> [What you have to do]: Retype, word for word, only the lines from the one containing "y window and" through the last line of the listing below. Pictures do not belong in the result.

> [Provided information]:
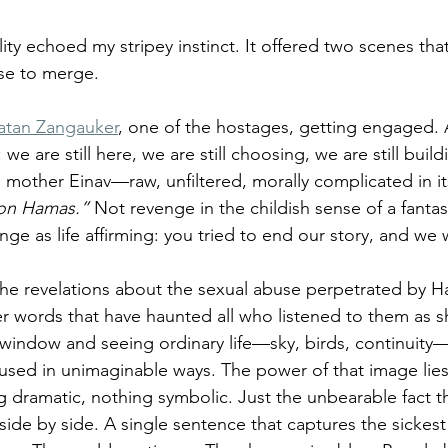
lity echoed my stripey instinct. It offered two scenes that 
se to merge.
atan Zangauker
, one of the hostages, getting engaged.
we are still here, we are still choosing, we are still buil
 mother Einav—raw, unfiltered, morally complicated in its
 on Hamas.”
 Not revenge in the childish sense of a fantas
e as life affirming: you tried to end our story, and we wi
he revelations about the sexual abuse perpetrated by H
r words that have haunted all who listened to them as s
y window and seeing ordinary life—sky, birds, continuity
used in unimaginable ways. The power of that image lies p
g dramatic, nothing symbolic. Just the unbearable fact th
side by side. A single sentence that captures the sickest 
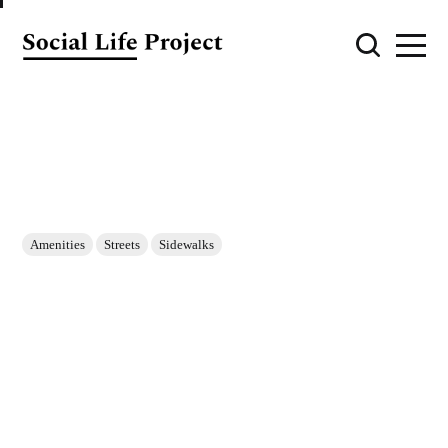
Amenities
Streets
Sidewalks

> [Exercise response]:
y window and seeing ordinary life—sky, birds, continuity
used in unimaginable ways. The power of that image lies p
g dramatic, nothing symbolic. Just the unbearable fact th
side by side. A single sentence that captures the sickest 
Amenities
Streets
Sidewalks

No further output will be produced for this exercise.